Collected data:
===

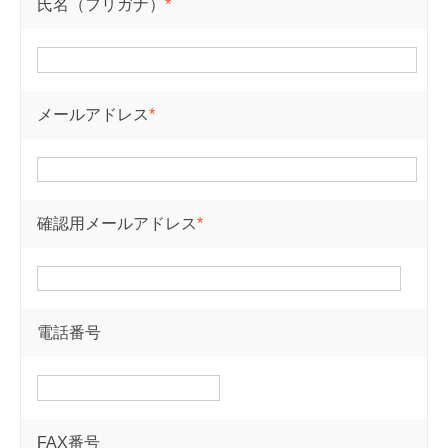
氏名（フリガナ）
*
メールアドレス
*
確認用メールアドレス
*
電話番号
FAX番号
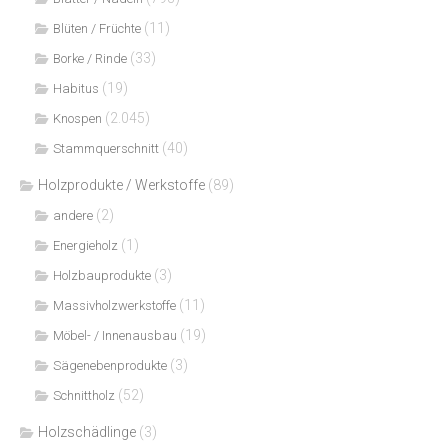
(11)
Blüten / Früchte
(33)
Borke / Rinde
(19)
Habitus
(2.045)
Knospen
(40)
Stammquerschnitt
Holzprodukte / Werkstoffe
(89)
(2)
andere
(1)
Energieholz
(3)
Holzbauprodukte
(11)
Massivholzwerkstoffe
(19)
Möbel- / Innenausbau
(3)
Sägenebenprodukte
(52)
Schnittholz
Holzschädlinge
(3)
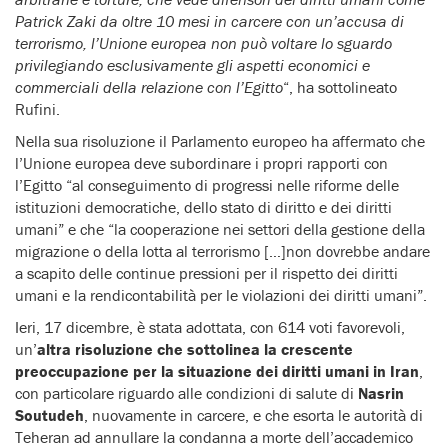
Patrick Zaki da oltre 10 mesi in carcere con un’accusa di
terrorismo, l’Unione europea non può voltare lo sguardo
privilegiando esclusivamente gli aspetti economici e
commerciali della relazione con l’Egitto
“, ha sottolineato
Rufini.
Nella sua risoluzione il Parlamento europeo ha affermato che
l’Unione europea deve subordinare i propri rapporti con
l’Egitto “al conseguimento di progressi nelle riforme delle
istituzioni democratiche, dello stato di diritto e dei diritti
umani” e che “la cooperazione nei settori della gestione della
migrazione o della lotta al terrorismo […]non dovrebbe andare
a scapito delle continue pressioni per il rispetto dei diritti
umani e la rendicontabilità per le violazioni dei diritti umani”.
Ieri, 17 dicembre, è stata adottata, con 614 voti favorevoli,
un’
altra risoluzione che sottolinea la crescente
preoccupazione per la situazione dei diritti umani in Iran
,
con particolare riguardo alle condizioni di salute di
Nasrin
Soutudeh
, nuovamente in carcere, e che esorta le autorità di
Teheran ad annullare la condanna a morte dell’accademico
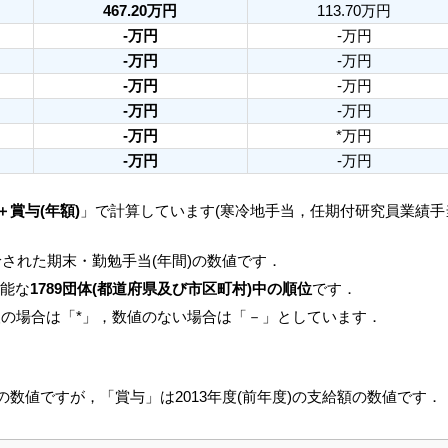
467.20万円
113.70万円
-万円
-万円
-万円
-万円
-万円
-万円
-万円
-万円
-万円
*万円
-万円
-万円
＋賞与(年額)
」で計算しています(寒冷地手当，任期付研究員業績
された期末・勤勉手当(年間)の数値です．
可能な
1789団体(都道府県及び市区町村)中の順位
です．
人の場合は「*」，数値のない場合は「－」としています．
月の数値ですが，「賞与」は2013年度(前年度)の支給額の数値です．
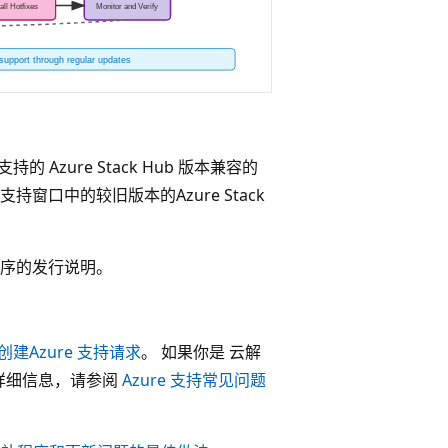
 Azure Stack Hub 版本兼容的
口中的较旧版本的Azure Stack
序的发行说明。
创建Azure 支持请求
。 如果你是 云解
关详细信息，请参阅
Azure 支持常见问题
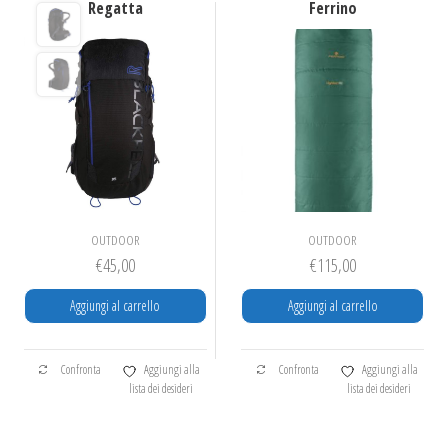
Regatta
Ferrino
OUTDOOR
OUTDOOR
€
45,00
€
115,00
Aggiungi al carrello
Aggiungi al carrello
Confronta
Aggiungi alla
Confronta
Aggiungi alla
lista dei desideri
lista dei desideri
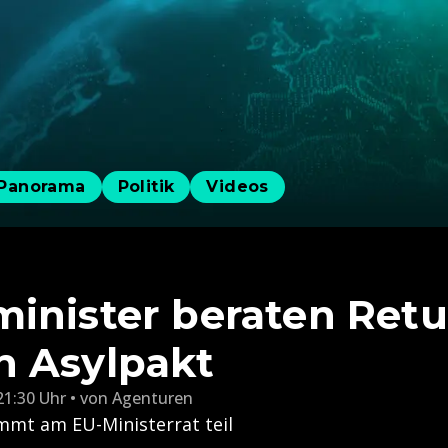
Panorama
Politik
Videos
inister beraten Ret
n Asylpakt
21:30 Uhr
von
Agenturen
mmt am EU-Ministerrat teil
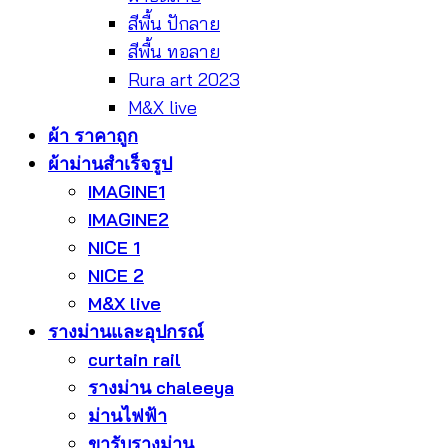
สีพื้น ปักลาย
สีพื้น ทอลาย
Rura art 2023
M&X live
ผ้า ราคาถูก
ผ้าม่านสำเร็จรูป
IMAGINE1
IMAGINE2
NICE 1
NICE 2
M&X live
รางม่านและอุปกรณ์
curtain rail
รางม่าน chaleeya
ม่านไฟฟ้า
ขารับรางม่าน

===

- [Work instruction]: Give again, exactly, every line from the one holding "สีพื้น ทอลาย" to the last line of the data.

- [Solution to this problem]:
สีพื้น ทอลาย
Rura art 2023
M&X live
ผ้า ราคาถูก
ผ้าม่านสำเร็จรูป
IMAGINE1
IMAGINE2
NICE 1
NICE 2
M&X live
รางม่านและอุปกรณ์
curtain rail
รางม่าน chaleeya
ม่านไฟฟ้า
ขารับรางม่าน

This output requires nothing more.